* Exercise goal *
Reproduce the whole listing below without its pictures, exactly as written.

————

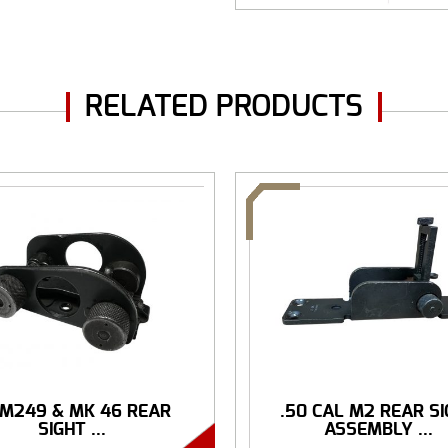
RELATED PRODUCTS
 M249 & MK 46 REAR
.50 CAL M2 REAR S
SIGHT ...
ASSEMBLY ...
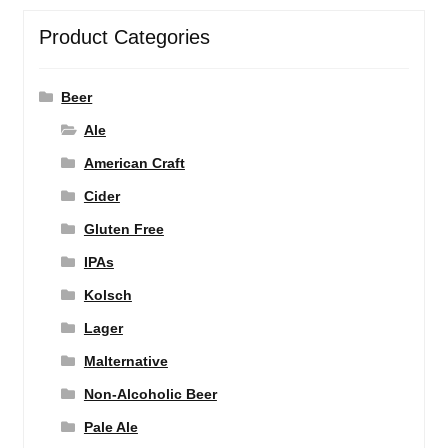
Product Categories
Beer
Ale
American Craft
Cider
Gluten Free
IPAs
Kolsch
Lager
Malternative
Non-Alcoholic Beer
Pale Ale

————

* Completed exercise *
RELATED PRODUCTS
 M249 & MK 46 REAR
.50 CAL M2 REAR S
SIGHT ...
ASSEMBLY ...
Product Categories
Beer
Ale
American Craft
Cider
Gluten Free
IPAs
Kolsch
Lager
Malternative
Non-Alcoholic Beer
Pale Ale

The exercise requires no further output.